▶ _Exercise data_

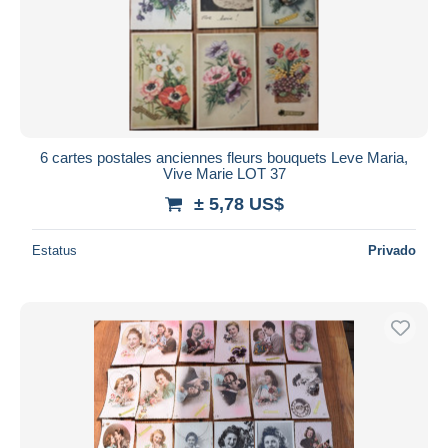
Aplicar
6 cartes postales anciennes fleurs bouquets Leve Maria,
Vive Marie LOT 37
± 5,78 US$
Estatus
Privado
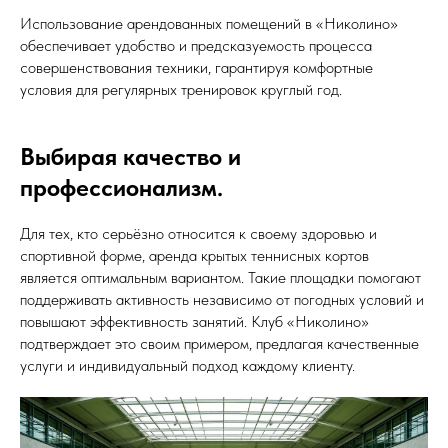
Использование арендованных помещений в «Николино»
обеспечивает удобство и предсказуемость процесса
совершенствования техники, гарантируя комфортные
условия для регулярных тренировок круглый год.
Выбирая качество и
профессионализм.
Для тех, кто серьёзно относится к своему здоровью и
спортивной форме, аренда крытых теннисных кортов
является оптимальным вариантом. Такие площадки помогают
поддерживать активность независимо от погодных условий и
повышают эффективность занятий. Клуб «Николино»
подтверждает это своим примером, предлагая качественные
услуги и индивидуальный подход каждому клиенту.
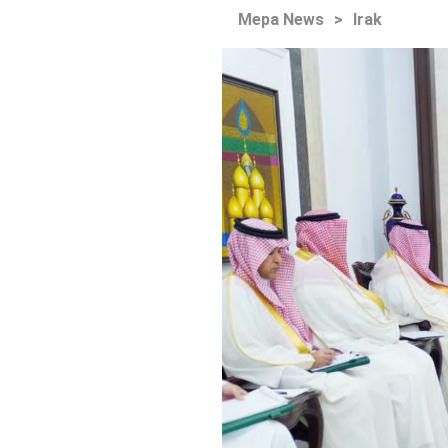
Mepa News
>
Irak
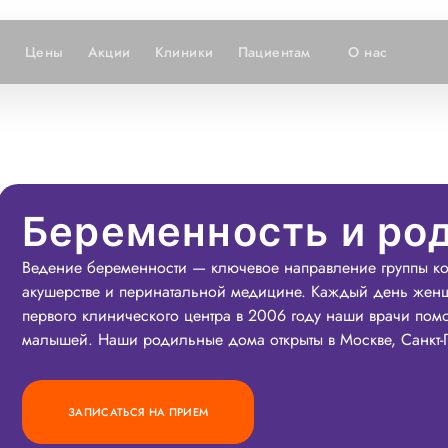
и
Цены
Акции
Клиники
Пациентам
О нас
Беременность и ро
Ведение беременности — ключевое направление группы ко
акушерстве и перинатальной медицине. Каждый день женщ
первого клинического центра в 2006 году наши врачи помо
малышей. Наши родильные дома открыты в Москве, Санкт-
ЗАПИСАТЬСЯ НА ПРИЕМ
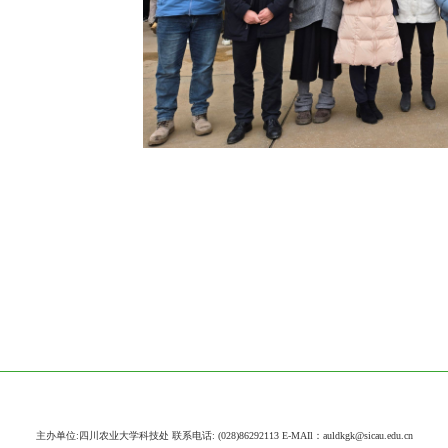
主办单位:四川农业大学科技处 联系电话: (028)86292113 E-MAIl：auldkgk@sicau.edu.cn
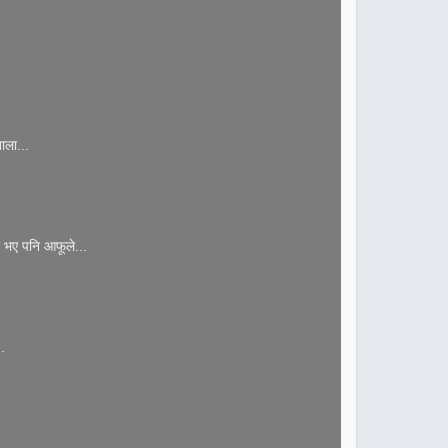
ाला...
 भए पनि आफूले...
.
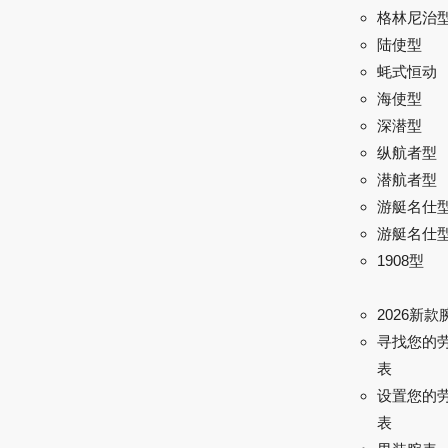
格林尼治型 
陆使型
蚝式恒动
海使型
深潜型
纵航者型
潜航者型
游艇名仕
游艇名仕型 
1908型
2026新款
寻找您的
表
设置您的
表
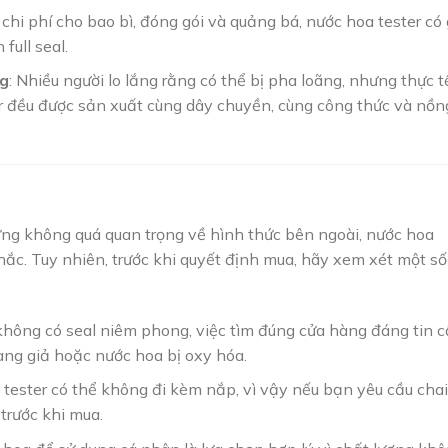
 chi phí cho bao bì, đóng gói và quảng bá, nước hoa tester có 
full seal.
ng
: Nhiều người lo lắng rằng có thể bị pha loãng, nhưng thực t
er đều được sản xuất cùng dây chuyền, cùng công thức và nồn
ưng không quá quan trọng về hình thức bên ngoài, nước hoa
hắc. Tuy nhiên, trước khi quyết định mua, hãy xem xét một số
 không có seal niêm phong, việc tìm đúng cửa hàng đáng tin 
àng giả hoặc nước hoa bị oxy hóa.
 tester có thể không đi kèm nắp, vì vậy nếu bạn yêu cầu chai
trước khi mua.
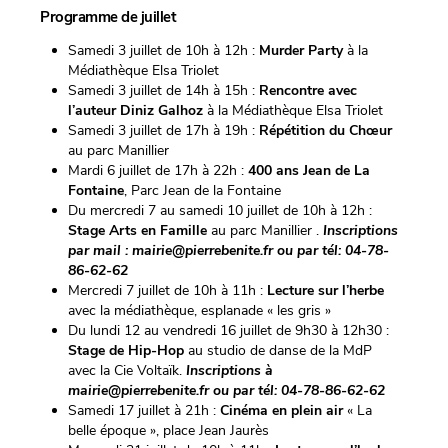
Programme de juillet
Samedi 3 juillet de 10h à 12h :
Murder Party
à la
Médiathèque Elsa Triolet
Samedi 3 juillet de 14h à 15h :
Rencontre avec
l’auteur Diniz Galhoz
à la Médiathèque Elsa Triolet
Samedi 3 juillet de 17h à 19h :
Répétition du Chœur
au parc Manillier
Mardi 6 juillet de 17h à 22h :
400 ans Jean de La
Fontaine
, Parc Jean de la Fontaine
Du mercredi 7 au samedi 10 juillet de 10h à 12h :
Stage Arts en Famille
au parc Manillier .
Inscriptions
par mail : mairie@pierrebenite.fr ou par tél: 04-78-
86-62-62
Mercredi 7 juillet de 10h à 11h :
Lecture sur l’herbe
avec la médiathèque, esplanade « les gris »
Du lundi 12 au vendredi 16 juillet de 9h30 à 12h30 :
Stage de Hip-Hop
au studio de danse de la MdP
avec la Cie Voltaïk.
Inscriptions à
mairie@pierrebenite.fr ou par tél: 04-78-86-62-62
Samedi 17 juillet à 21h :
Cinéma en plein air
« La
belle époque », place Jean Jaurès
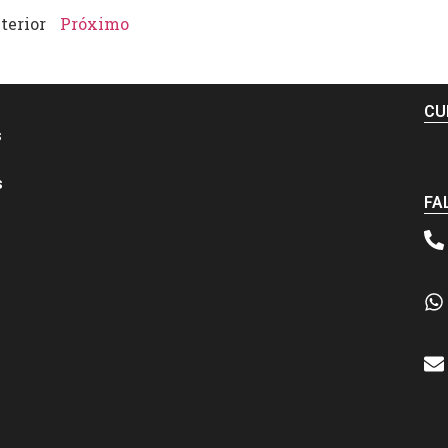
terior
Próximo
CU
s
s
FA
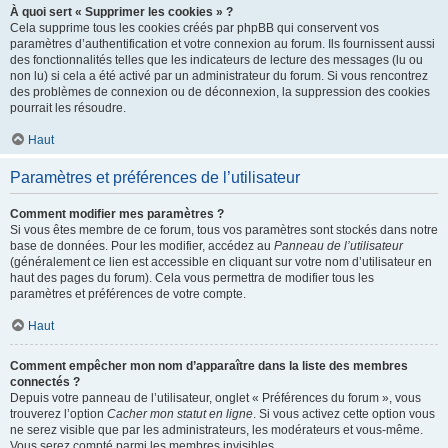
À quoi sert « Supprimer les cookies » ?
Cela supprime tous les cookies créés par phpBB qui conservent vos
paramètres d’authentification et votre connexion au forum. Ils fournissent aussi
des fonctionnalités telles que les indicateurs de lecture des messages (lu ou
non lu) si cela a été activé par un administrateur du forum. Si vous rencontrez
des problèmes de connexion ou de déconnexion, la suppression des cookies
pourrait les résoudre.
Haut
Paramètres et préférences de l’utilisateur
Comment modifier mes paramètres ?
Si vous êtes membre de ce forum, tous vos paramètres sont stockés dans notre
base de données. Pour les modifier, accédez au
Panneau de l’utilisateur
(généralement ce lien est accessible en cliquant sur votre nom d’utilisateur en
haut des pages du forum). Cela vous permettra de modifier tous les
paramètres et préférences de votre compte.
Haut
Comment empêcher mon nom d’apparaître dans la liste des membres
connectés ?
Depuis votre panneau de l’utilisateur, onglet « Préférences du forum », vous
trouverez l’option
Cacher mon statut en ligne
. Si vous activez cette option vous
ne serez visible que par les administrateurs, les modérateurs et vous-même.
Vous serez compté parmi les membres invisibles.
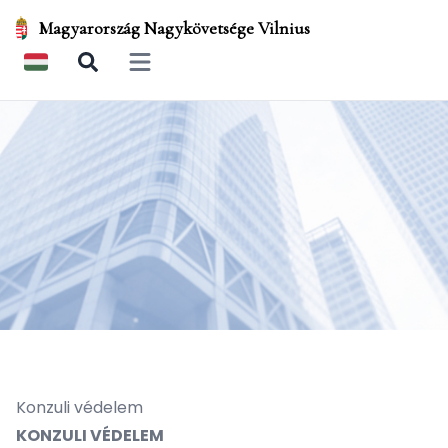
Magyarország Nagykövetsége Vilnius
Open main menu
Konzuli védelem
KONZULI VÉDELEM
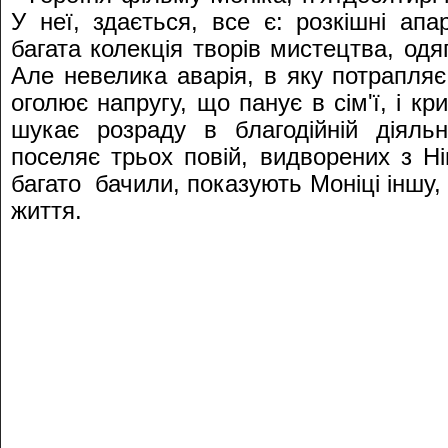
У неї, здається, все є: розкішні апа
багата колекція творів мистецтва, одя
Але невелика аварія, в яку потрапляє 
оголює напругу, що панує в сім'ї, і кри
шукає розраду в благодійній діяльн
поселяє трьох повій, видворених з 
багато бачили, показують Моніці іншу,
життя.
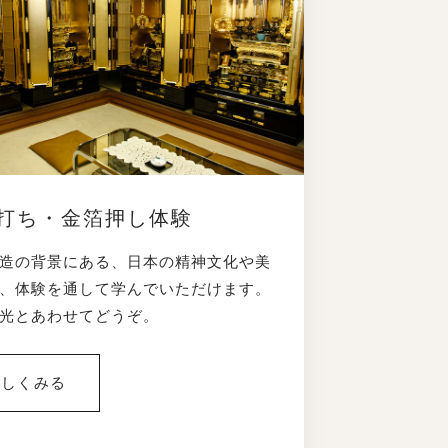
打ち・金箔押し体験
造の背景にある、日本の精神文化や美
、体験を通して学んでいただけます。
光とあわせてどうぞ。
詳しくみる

--

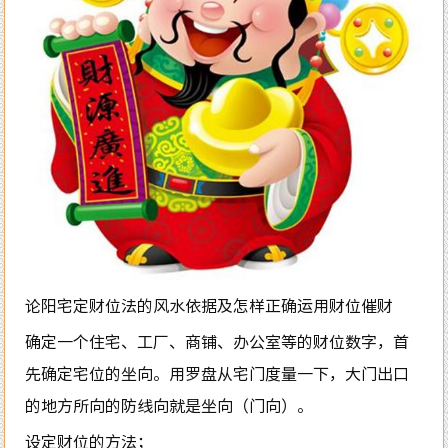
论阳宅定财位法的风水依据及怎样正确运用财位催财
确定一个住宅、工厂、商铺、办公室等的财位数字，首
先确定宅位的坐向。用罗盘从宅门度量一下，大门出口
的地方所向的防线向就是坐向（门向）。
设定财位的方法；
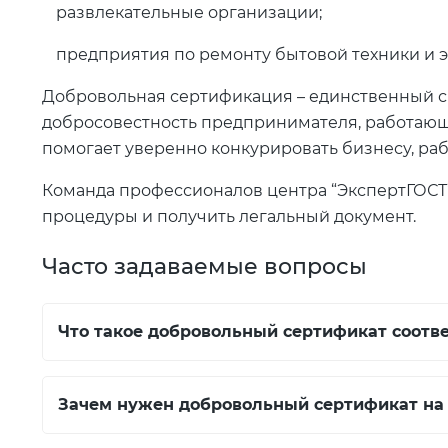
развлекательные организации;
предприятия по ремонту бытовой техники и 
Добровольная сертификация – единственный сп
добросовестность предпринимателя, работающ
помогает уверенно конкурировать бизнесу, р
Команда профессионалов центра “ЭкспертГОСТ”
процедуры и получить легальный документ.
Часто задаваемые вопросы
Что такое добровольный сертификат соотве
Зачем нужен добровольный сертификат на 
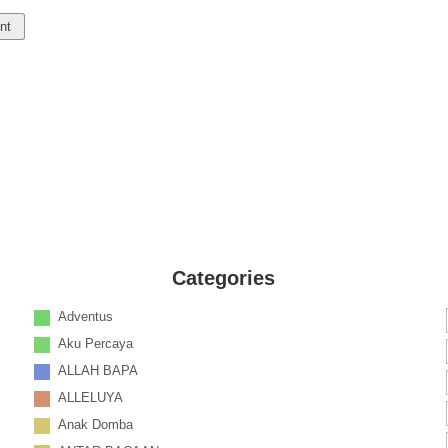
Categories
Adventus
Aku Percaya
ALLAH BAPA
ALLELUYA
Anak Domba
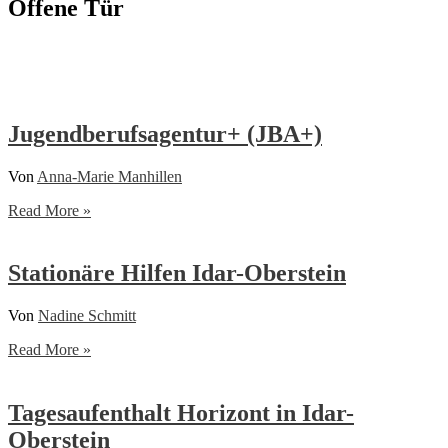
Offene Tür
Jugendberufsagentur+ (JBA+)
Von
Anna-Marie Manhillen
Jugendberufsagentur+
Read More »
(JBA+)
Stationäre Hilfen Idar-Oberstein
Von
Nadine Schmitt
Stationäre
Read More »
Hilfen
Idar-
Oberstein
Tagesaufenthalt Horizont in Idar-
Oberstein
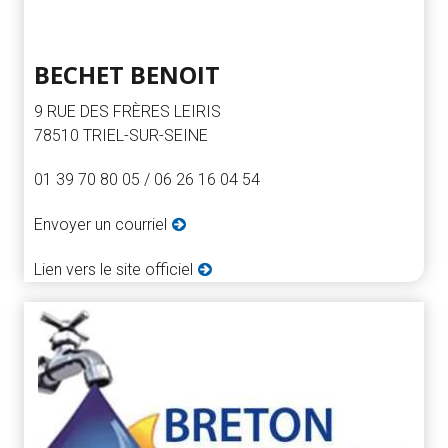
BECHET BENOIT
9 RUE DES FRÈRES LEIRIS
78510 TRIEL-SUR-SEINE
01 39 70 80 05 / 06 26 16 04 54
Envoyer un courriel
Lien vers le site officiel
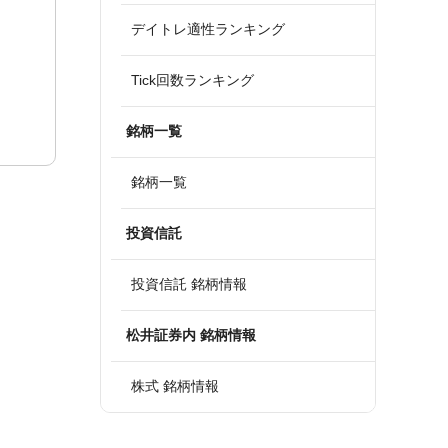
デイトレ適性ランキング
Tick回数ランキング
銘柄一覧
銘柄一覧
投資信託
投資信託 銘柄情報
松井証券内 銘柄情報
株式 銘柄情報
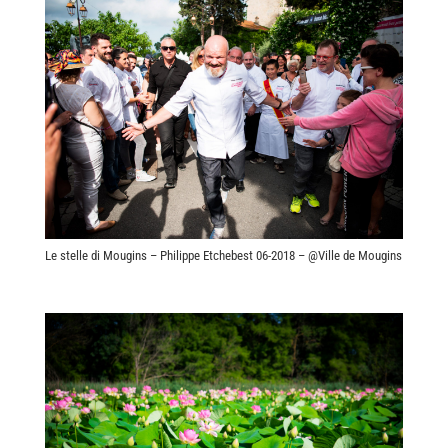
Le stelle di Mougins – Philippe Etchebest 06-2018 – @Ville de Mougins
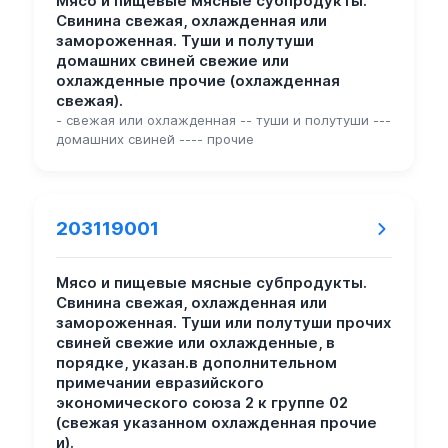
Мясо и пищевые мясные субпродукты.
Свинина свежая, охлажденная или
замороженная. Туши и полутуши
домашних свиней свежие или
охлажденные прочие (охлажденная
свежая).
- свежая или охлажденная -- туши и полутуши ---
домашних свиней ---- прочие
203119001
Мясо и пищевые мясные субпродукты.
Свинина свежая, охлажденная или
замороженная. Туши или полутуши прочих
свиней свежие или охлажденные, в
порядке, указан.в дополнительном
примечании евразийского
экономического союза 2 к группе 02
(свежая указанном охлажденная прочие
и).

▶ _Required action_
Return the lines above that include the string "добровольный".

▶ _Reply to the exercise_
Что такое добровольный сертификат соотве
Зачем нужен добровольный сертификат на 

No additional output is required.